Calculus students memorize the chain rule but rarely understand composition of functions or how composition fits into technical applications. Say we have a gear train. The motion of the pinion drives the following gear which drives a following gear which drives a rack. A simple multiplication describes how a change in the pinion position or speed affects the motion of the rack.
But say the mechanisms in the train are nonlinear. The question remains how input variable changes affect an output variable. Mathematicians call the mechanism of a function acting on a function, a composition of functions. This presentation shows how the application of simple arithmetic rules enable the plotting of the composition of a large class of functions. Technicians who develop the skills of visual thinking in mathematics may find these skills beneficial in their future studies and careers.
3:00- 3:25 PM
A study of combined cooling, heating, and power system integrating thermal energy storage system
Dr. Kibria Roman, Assistant Professor, SUNY Canton
With the abundance of literature on different types of thermal storage systems (TSE), in our current study we aim to integrate TSE in our existing model and investigate the effects of this integration in terms of the performance of the new system in the areas of economic, energy, and emission savings. In making this integration possible, we developed a new algorithm where we adopted the hybrid load following strategy and for the operating condition when the total building thermal load is less than the maximum energy that can be extracted from the PM exhaust, instead of extracting exactly the amount of head needed to meet the thermal load demand
Detecting Phishing Websites Using Machine Learning
Michelle Conway, Hudson Valley Comm. College
Phishing is a significant problem in today's world causing many businesses and individuals to lose large amounts of money and time when an attack is successful. Many phishing websites have similarities and data sets have been created that extract these features from phishing and non-phishing websites alike.
The goal was to use machine learning methods to classify a website as phishing or legitimate based on these features. The presentation will show how the data was used to perform the analysis.
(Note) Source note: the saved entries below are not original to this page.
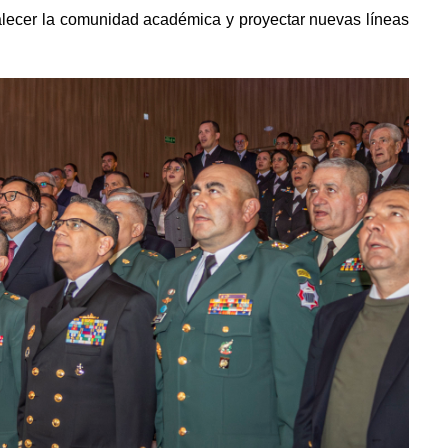
rtalecer la comunidad académica y proyectar nuevas líneas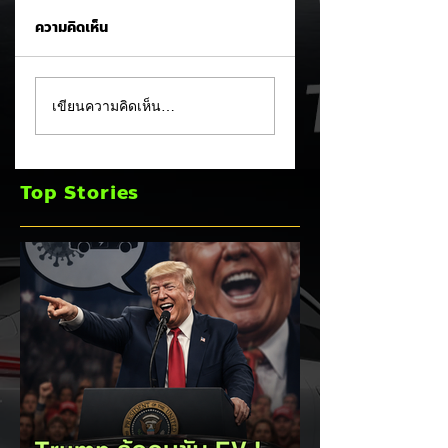
ความคิดเห็น
MG ลั่นกลองรบครึ่งปี
แชมป์ไร้พ่าย!
เขียนความคิดเห็น…
หลัง! ปรับเป้ายอดขาย
TOYOTA กวาดยอด
เพิ่มเป็น 36,000 คัน
จดทะเบียน ก.ค. 69
พร้อมเดินหน้าลงศึก
เฉียด 2 หมื่นคัน คร
Top Stories
ชิงส่วนแบ่งตลาดไฮ
แชมป์อันดับ 1 ในไท
บริด (HEV)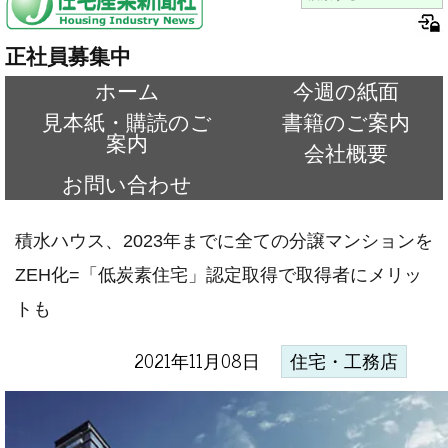
正社員募集中
ホーム
今週の紙面
見本紙・購読のご
書籍のご案内
案内
会社概要
お問い合わせ
積水ハウス、2023年までに全ての分譲マンションを
ZEH化=「低炭素住宅」認定取得で取得者にメリッ
トも
2021年11月08日
住宅・工務店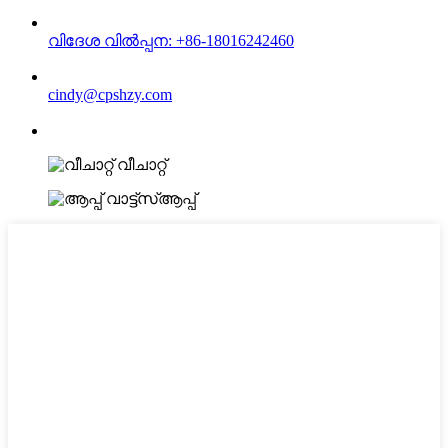
വിദേശ വിൽപ്പന: +86-18016242460
cindy@cpshzy.com
വീചാറ്റ്
വാട്ട്‌സ്ആപ്പ്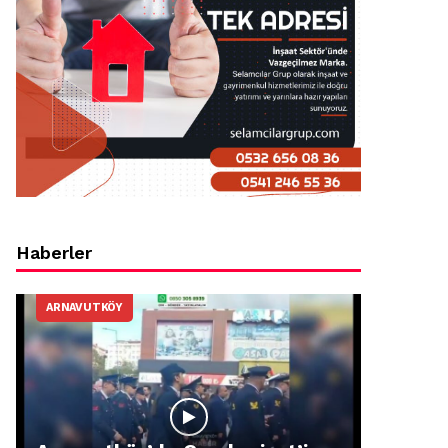
Haberler
ARNAVUTKÖY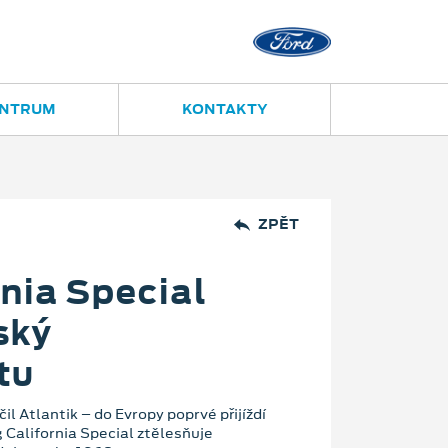
Ostrava - Vítkovice
Ruská 2877
ENTRUM
KONTAKTY
ZPĚT
nia Special
ský
tu
l Atlantik – do Evropy poprvé přijíždí
 California Special ztělesňuje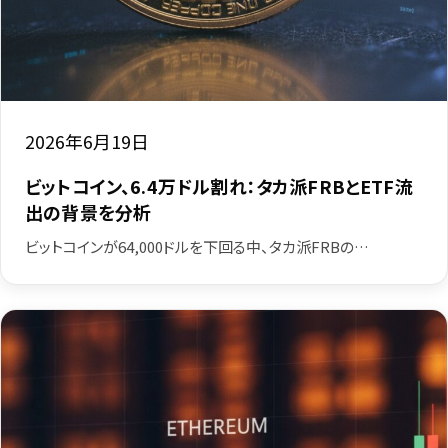
2026年6月19日
ビットコイン、6.4万ドル割れ：タカ派FRBとETF流
出の背景を分析
ビットコインが64,000ドルを下回る中、タカ派FRBの…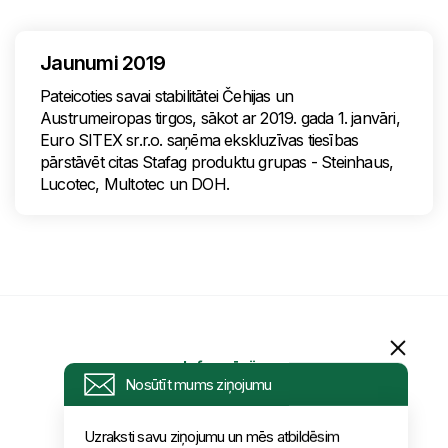
Jaunumi 2019
Pateicoties savai stabilitātei Čehijas un
Austrumeiropas tirgos, sākot ar 2019. gada 1. janvāri,
Euro SITEX sr.r.o. saņēma ekskluzīvas tiesības
pārstāvēt citas Stafag produktu grupas - Steinhaus,
Lucotec, Multotec un DOH.
Informācija
Nosūtīt mums ziņojumu
Pieprasījums
Uzraksti savu ziņojumu un mēs atbildēsim
tuvākajā laikā!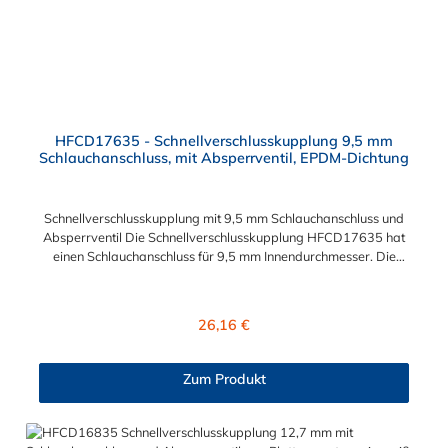
HFCD17635 - Schnellverschlusskupplung 9,5 mm
Schlauchanschluss, mit Absperrventil, EPDM-Dichtung
Schnellverschlusskupplung mit 9,5 mm Schlauchanschluss und
Absperrventil Die Schnellverschlusskupplung HFCD17635 hat
einen Schlauchanschluss für 9,5 mm Innendurchmesser. Die
HFCD17635 besitzt ein Absperrventil. Das Material der
Kupplung ist Polysulfon und der Dichtring ist aus EPDM. Das
Verbindungsstück zum Stecker, hat ein Innenmaß von ≈ 25 mm.
Regulärer Preis:
26,16 €
Max. Betriebsdruck: Vakuum bis 8,6 bar Max.
Betriebstemperatur: -40 °C bis 138 °C Sie können diese
Schnellverschlusskupplung mit allen Steckern der
Zum Produkt
HFC12-, HFC35- und HFC57-Serie kombinieren.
Lights, Camera, Learn! Using “Lightboard” Educational Technology for Enhanced Student Learning and Motivation
Prof Dimitrios. Stroumbakis, PE
We have all experienced various learning content delivery modalities ranging from on-line, Hybrid, and traditional in-person classroom teaching setting. A myriad of creative video technology solutions have been used by instructors to deliver student-centered learning, either synchronous or asynchronous. Video lectures come in many forms and have become standard tools in the instructors arsenal to help meet the challenges of distance learning, especially maintaining student engagement and motivation, which impact retention.
In this presentation, we will review and demonstrate the benefits of using the next generation of video-based learning using “LightBoard” Technology, a powerfully engaging, illuminated clear glass writing board , that brings back the comfort of full instructor visibility to the student. This technology allows for constant face to face communications as instructors write on the board, eliminating the age-old “instructor obstruction” where the constant turning of instructor interferes with real-time writing on a wipe board or blackboard. Review of recent research studies on video lightboard effectiveness on student learning outcomes are discussed as well as the recommended pedagogical practice for optimum results.